• [PROBLEM DESCRIPTION]: Return every line below as is, leaving out the pictures.

(Page-level text extractions)
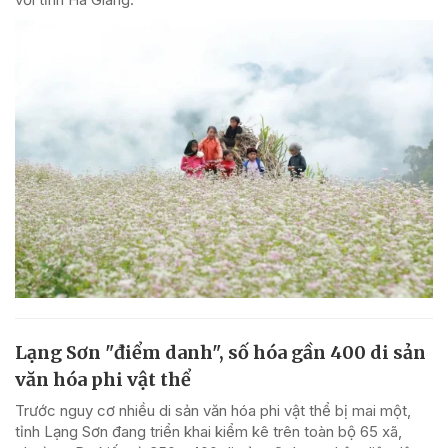
Lạng Sơn "điểm danh", số hóa gần 400 di sản
văn hóa phi vật thể
Trước nguy cơ nhiều di sản văn hóa phi vật thể bị mai một,
tỉnh Lạng Sơn đang triển khai kiểm kê trên toàn bộ 65 xã,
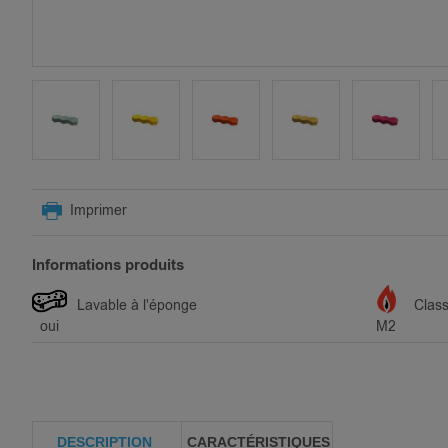
SKIP
TO
Imprimer
THE
BEGINNING
OF
Informations produits
THE
IMAGES
Lavable à l'éponge
Clas
GALLERY
oui
M2
DESCRIPTION
CARACTÉRISTIQUES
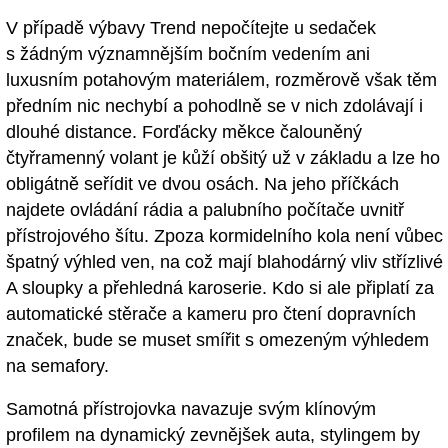
V případě výbavy Trend nepočítejte u sedaček
s žádným významnějším bočním vedením ani
luxusním potahovým materiálem, rozměrově však těm
předním nic nechybí a pohodlně se v nich zdolávají i
dlouhé distance. Forďácky měkce čalouněný
čtyřramenný volant je kůží obšitý už v základu a lze ho
obligátně seřídit ve dvou osách. Na jeho příčkách
najdete ovládání rádia a palubního počítače uvnitř
přístrojového šítu. Zpoza kormidelního kola není vůbec
špatný výhled ven, na což mají blahodárný vliv střízlivé
A sloupky a přehledná karoserie. Kdo si ale připlatí za
automatické stěrače a kameru pro čtení dopravních
značek, bude se muset smířit s omezeným výhledem
na semafory.
Samotná přístrojovka navazuje svým klínovým
profilem na dynamický zevnějšek auta, stylingem by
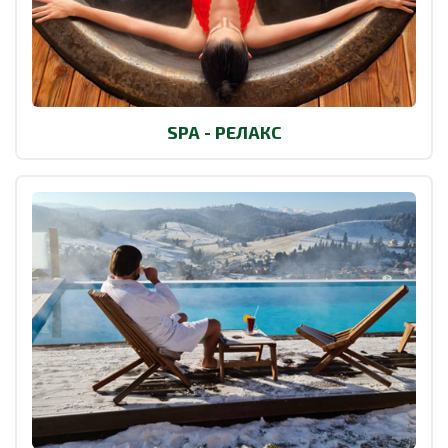
SPA - РЕЛАКС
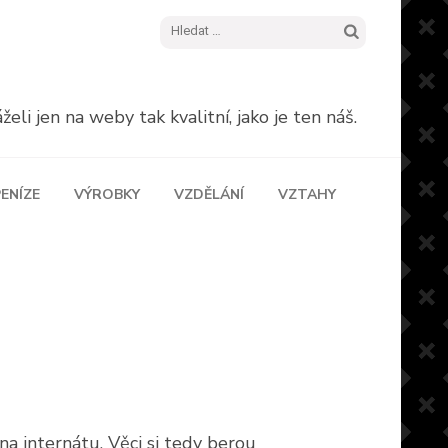
Vyhledávání
eli jen na weby tak kvalitní, jako je ten náš.
ENÍZE
VÝROBKY
VZDĚLÁNÍ
VZTAHY
na internátu. Věci si tedy berou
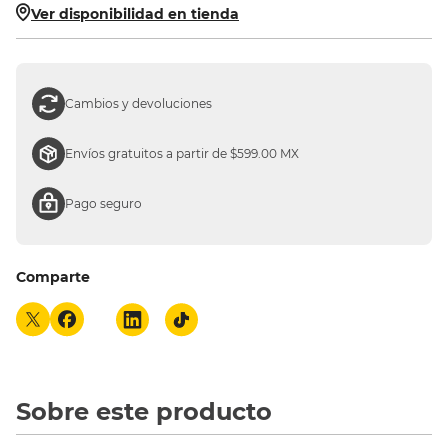
Ver disponibilidad en tienda
10
.
silla
Cambios y devoluciones
Envíos gratuitos a partir de $599.00 MX
Pago seguro
Comparte
Sobre este producto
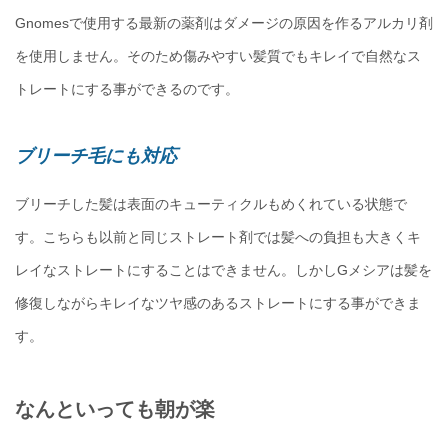
Gnomesで使用する最新の薬剤はダメージの原因を作るアルカリ剤
を使用しません。そのため傷みやすい髪質でもキレイで自然なス
トレートにする事ができるのです。
ブリーチ毛にも対応
ブリーチした髪は表面のキューティクルもめくれている状態で
す。こちらも以前と同じストレート剤では髪への負担も大きくキ
レイなストレートにすることはできません。しかしGメシアは髪を
修復しながらキレイなツヤ感のあるストレートにする事ができま
す。
なんといっても朝が楽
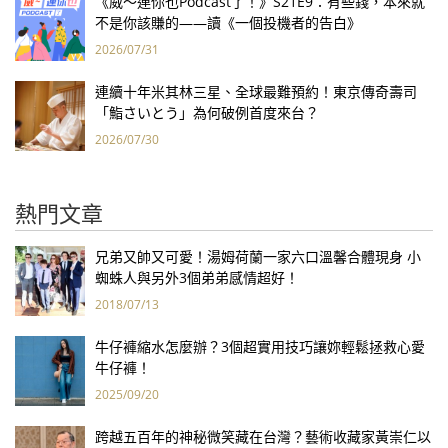
《威～連你也Podcast了！》S21E9：有些錢，本來就
不是你該賺的——讀《一個投機者的告白》
2026/07/31
連續十年米其林三星、全球最難預約！東京傳奇壽司
「鮨さいとう」為何破例首度來台？
2026/07/30
熱門文章
兄弟又帥又可愛！湯姆荷蘭一家六口溫馨合體現身 小
蜘蛛人與另外3個弟弟感情超好！
2018/07/13
牛仔褲縮水怎麼辦？3個超實用技巧讓妳輕鬆拯救心愛
牛仔褲！
2025/09/20
跨越五百年的神秘微笑藏在台灣？藝術收藏家黃崇仁以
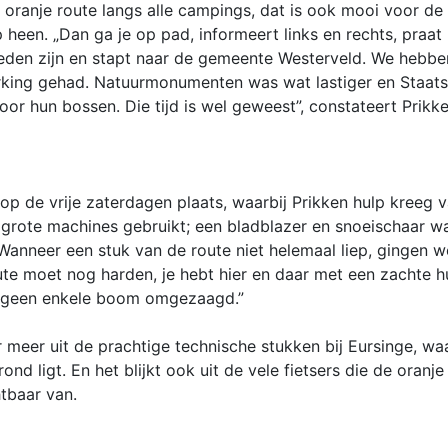
 oranje route langs alle campings, dat is ook mooi voor de t
heen. „Dan ga je op pad, informeert links en rechts, praat
heden zijn en stapt naar de gemeente Westerveld. We hebbe
rking gehad. Natuurmonumenten was wat lastiger en Staat
or hun bossen. Die tijd is wel geweest”, constateert Prikke
op de vrije zaterdagen plaats, waarbij Prikken hulp kreeg v
grote machines gebruikt; een bladblazer en snoeischaar w
Wanneer een stuk van de route niet helemaal liep, gingen 
te moet nog harden, je hebt hier en daar met een zachte 
n geen enkele boom omgezaagd.”
r meer uit de prachtige technische stukken bij Eursinge, wa
d ligt. En het blijkt ook uit de vele fietsers die de oranj
tbaar van.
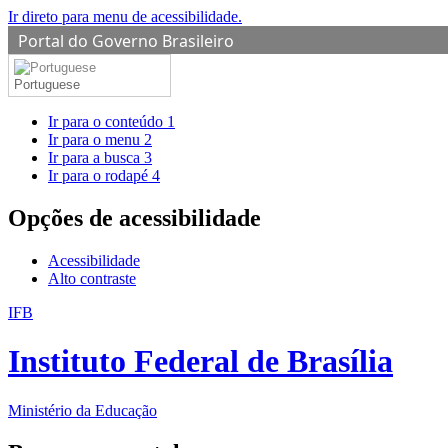
Ir direto para menu de acessibilidade.
Portal do Governo Brasileiro
Portuguese
Ir para o conteúdo
1
Ir para o menu
2
Ir para a busca
3
Ir para o rodapé
4
Opções de acessibilidade
Acessibilidade
Alto contraste
IFB
Instituto Federal de Brasília
Ministério da Educação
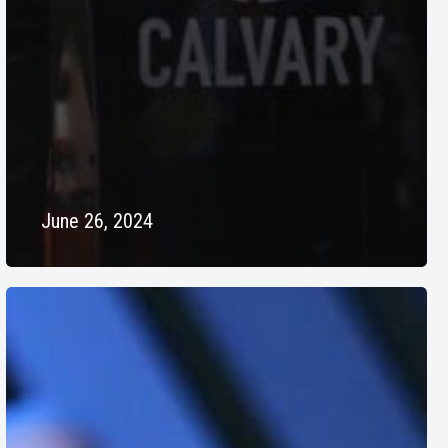
June 26, 2024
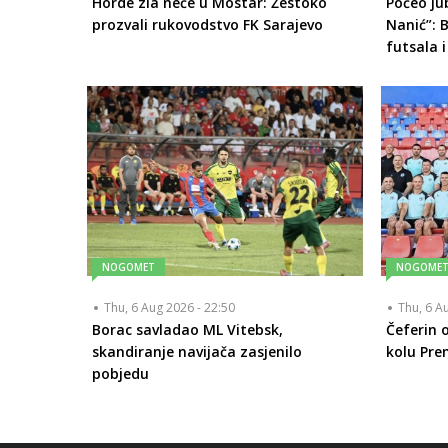
Horde zla neće u Mostar: Žestoko
Počeo ju
prozvali rukovodstvo FK Sarajevo
Nanić”: 
futsala i
NOGOMET
NOGOME
Thu, 6 Aug 2026 - 22:50
Thu, 6 A
Borac savladao ML Vitebsk,
Čeferin o
skandiranje navijača zasjenilo
kolu Prem
pobjedu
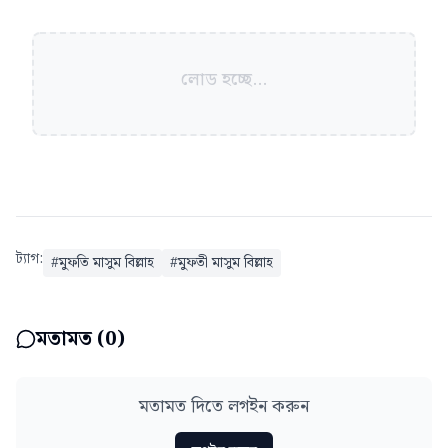
লোড হচ্ছে...
ট্যাগ:
#
মুফতি মাসুম বিল্লাহ
#
মুফতী মাসুম বিল্লাহ
মতামত (
0
)
মতামত দিতে লগইন করুন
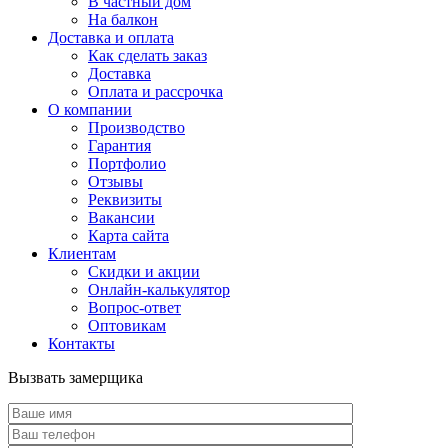
В частный дом
На балкон
Доставка и оплата
Как сделать заказ
Доставка
Оплата и рассрочка
О компании
Производство
Гарантия
Портфолио
Отзывы
Реквизиты
Вакансии
Карта сайта
Клиентам
Скидки и акции
Онлайн-калькулятор
Вопрос-ответ
Оптовикам
Контакты
Вызвать замерщика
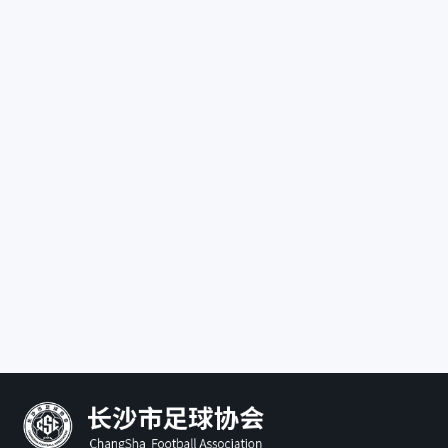
长沙市望城区足球协会
联系地址：
长沙市望城区高
联系电话：
宁乡市足球协会
联系地址：
湖南省宁乡市二
体育馆113室
联系电话：
13808452727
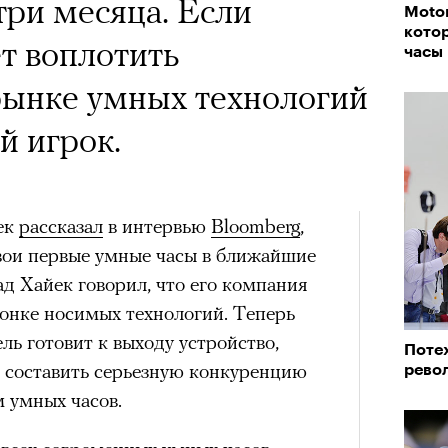
один из важнейших
ри месяца. Если
Moto
впер
кото
ременности и настоящий
т воплотить
часы
овед Кристина
рынке умных технологий
азывает о его методе и
й игрок.
енивших язык
тра
ек
рассказал
в интервью
Bloomberg
,
свои первые умные часы в ближайшие
Театр
ад Хайек говорил, что его компания
сегод
 гонке носимых технологий. Теперь
ь готовит к выходу устройство,
Потех
рам-канал «РБК Стиль»
 составить серьезную конкуренцию
рево
 умных часов.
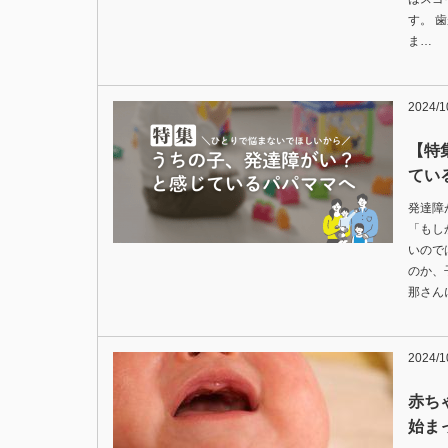
す。 
ま…
2024/1
【特
てい
発達障
「もし
いので
のか、
那さん
2024/1
赤ち
始ま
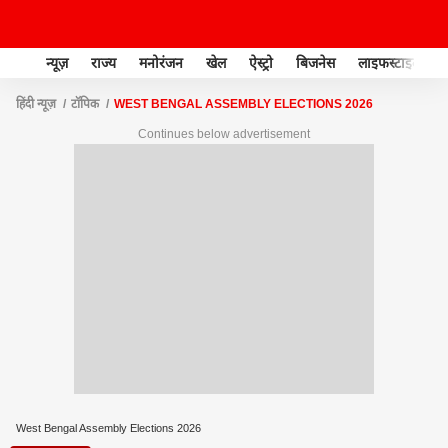
न्यूज़
राज्य
मनोरंजन
खेल
ऐस्ट्रो
बिजनेस
लाइफस्टाइल
हिंदी न्यूज़
टॉपिक
WEST BENGAL ASSEMBLY ELECTIONS 2026
Continues below advertisement
West Bengal Assembly Elections 2026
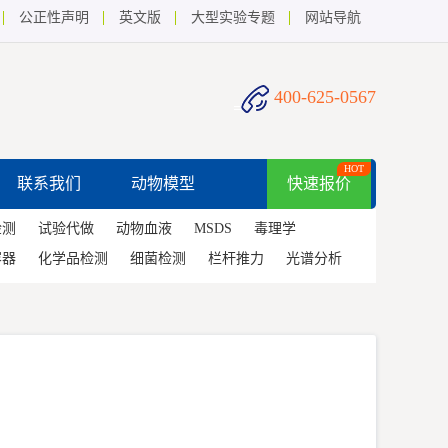
公正性声明
英文版
大型实验专题
网站导航
400-625-0567
HOT
联系我们
动物模型
快速报价
检测
试验代做
动物血液
MSDS
毒理学
容器
化学品检测
细菌检测
栏杆推力
光谱分析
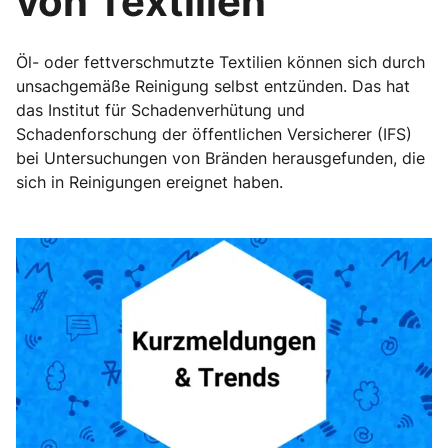
von Textilien
Öl- oder fettverschmutzte Textilien können sich durch
unsachgemäße Reinigung selbst entzünden. Das hat
das Institut für Schadenverhütung und
Schadenforschung der öffentlichen Versicherer (IFS)
bei Untersuchungen von Bränden herausgefunden, die
sich in Reinigungen ereignet haben.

• [RESPONSE TO THIS TASK]:
Lạng Sơn "điểm danh", số hóa gần 400 di sản
văn hóa phi vật thể
Trước nguy cơ nhiều di sản văn hóa phi vật thể bị mai một,
tỉnh Lạng Sơn đang triển khai kiểm kê trên toàn bộ 65 xã,
SKIP
TO
Imprimer
THE
BEGINNING
OF
Informations produits
THE
IMAGES
Lavable à l'éponge
Clas
GALLERY
oui
M2
DESCRIPTION
CARACTÉRISTIQUES
V případě výbavy Trend nepočítejte u sedaček
s žádným významnějším bočním vedením ani
luxusním potahovým materiálem, rozměrově však těm
předním nic nechybí a pohodlně se v nich zdolávají i
dlouhé distance. Forďácky měkce čalouněný
čtyřramenný volant je kůží obšitý už v základu a lze ho
obligátně seřídit ve dvou osách. Na jeho příčkách
najdete ovládání rádia a palubního počítače uvnitř
přístrojového šítu. Zpoza kormidelního kola není vůbec
špatný výhled ven, na což mají blahodárný vliv střízlivé
A sloupky a přehledná karoserie. Kdo si ale připlatí za
automatické stěrače a kameru pro čtení dopravních
značek, bude se muset smířit s omezeným výhledem
na semafory.
Samotná přístrojovka navazuje svým klínovým
profilem na dynamický zevnějšek auta, stylingem by
SPA - РЕЛАКС
Vyhledávání
eli jen na weby tak kvalitní, jako je ten náš.
ENÍZE
VÝROBKY
VZDĚLÁNÍ
VZTAHY
na internátu. Věci si tedy berou
Ver disponibilidad en tienda
10
.
silla
Cambios y devoluciones
Envíos gratuitos a partir de $599.00 MX
Pago seguro
Comparte
Sobre este producto
Gnomesで使用する最新の薬剤はダメージの原因を作るアルカリ剤
を使用しません。そのため傷みやすい髪質でもキレイで自然なス
トレートにする事ができるのです。
ブリーチ毛にも対応
ブリーチした髪は表面のキューティクルもめくれている状態で
す。こちらも以前と同じストレート剤では髪への負担も大きくキ
レイなストレートにすることはできません。しかしGメシアは髪を
修復しながらキレイなツヤ感のあるストレートにする事ができま
す。
なんといっても朝が楽
《威～連你也Podcast了！》S21E9：有些錢，本來就
不是你該賺的——讀《一個投機者的告白》
2026/07/31
連續十年米其林三星、全球最難預約！東京傳奇壽司
「鮨さいとう」為何破例首度來台？
2026/07/30
熱門文章
兄弟又帥又可愛！湯姆荷蘭一家六口溫馨合體現身 小
蜘蛛人與另外3個弟弟感情超好！
2018/07/13
牛仔褲縮水怎麼辦？3個超實用技巧讓妳輕鬆拯救心愛
牛仔褲！
2025/09/20
跨越五百年的神秘微笑藏在台灣？藝術收藏家黃崇仁以
 oranje route langs alle campings, dat is ook mooi voor de t
heen. „Dan ga je op pad, informeert links en rechts, praat
heden zijn en stapt naar de gemeente Westerveld. We hebbe
rking gehad. Natuurmonumenten was wat lastiger en Staat
or hun bossen. Die tijd is wel geweest”, constateert Prikke
op de vrije zaterdagen plaats, waarbij Prikken hulp kreeg v
grote machines gebruikt; een bladblazer en snoeischaar w
Wanneer een stuk van de route niet helemaal liep, gingen 
te moet nog harden, je hebt hier en daar met een zachte 
n geen enkele boom omgezaagd.”
r meer uit de prachtige technische stukken bij Eursinge, wa
d ligt. En het blijkt ook uit de vele fietsers die de oranj
tbaar van.
Ir direto para menu de acessibilidade.
Portal do Governo Brasileiro
Portuguese
Ir para o conteúdo
1
Ir para o menu
2
Ir para a busca
3
Ir para o rodapé
4
Opções de acessibilidade
Acessibilidade
Alto contraste
IFB
Instituto Federal de Brasília
Ministério da Educação
June 26, 2024
Horde zla neće u Mostar: Žestoko
Počeo ju
prozvali rukovodstvo FK Sarajevo
Nanić”: 
futsala i
NOGOMET
NOGOME
Thu, 6 Aug 2026 - 22:50
Thu, 6 A
Borac savladao ML Vitebsk,
Čeferin o
skandiranje navijača zasjenilo
kolu Prem
pobjedu
লোড হচ্ছে...
ট্যাগ:
#
মুফতি মাসুম বিল্লাহ
#
মুফতী মাসুম বিল্লাহ
মতামত (
0
)
মতামত দিতে লগইন করুন
В частный дом
На балкон
Доставка и оплата
Как сделать заказ
Доставка
Оплата и рассрочка
О компании
Производство
Гарантия
Портфолио
Отзывы
Реквизиты
Вакансии
Карта сайта
Клиентам
Скидки и акции
Онлайн-калькулятор
Вопрос-ответ
Оптовикам
Контакты
Вызвать замерщика
长沙市望城区足球协会
联系地址：
长沙市望城区高
联系电话：
宁乡市足球协会
联系地址：
湖南省宁乡市二
体育馆113室
联系电话：
13808452727
один из важнейших
ри месяца. Если
Moto
впер
кото
ременности и настоящий
т воплотить
часы
овед Кристина
рынке умных технологий
азывает о его методе и
й игрок.
енивших язык
тра
ек
рассказал
в интервью
Bloomberg
,
свои первые умные часы в ближайшие
Театр
ад Хайек говорил, что его компания
сегод
 гонке носимых технологий. Теперь
ь готовит к выходу устройство,
Потех
рам-канал «РБК Стиль»
 составить серьезную конкуренцию
рево
 умных часов.
す。 
ま…
2024/1
【特
てい
発達障
「もし
いので
のか、
那さん
2024/1
赤ち
始ま
न्यूज़
राज्य
मनोरंजन
खेल
ऐस्ट्रो
बिजनेस
लाइफस्टाइल
हिंदी न्यूज़
टॉपिक
WEST BENGAL ASSEMBLY ELECTIONS 2026
Continues below advertisement
West Bengal Assembly Elections 2026
公正性声明
英文版
大型实验专题
网站导航
400-625-0567
HOT
联系我们
动物模型
快速报价
检测
试验代做
动物血液
MSDS
毒理学
容器
化学品检测
细菌检测
栏杆推力
光谱分析
von Textilien
Öl- oder fettverschmutzte Textilien können sich durch
unsachgemäße Reinigung selbst entzünden. Das hat
das Institut für Schadenverhütung und
Schadenforschung der öffentlichen Versicherer (IFS)
bei Untersuchungen von Bränden herausgefunden, die
sich in Reinigungen ereignet haben.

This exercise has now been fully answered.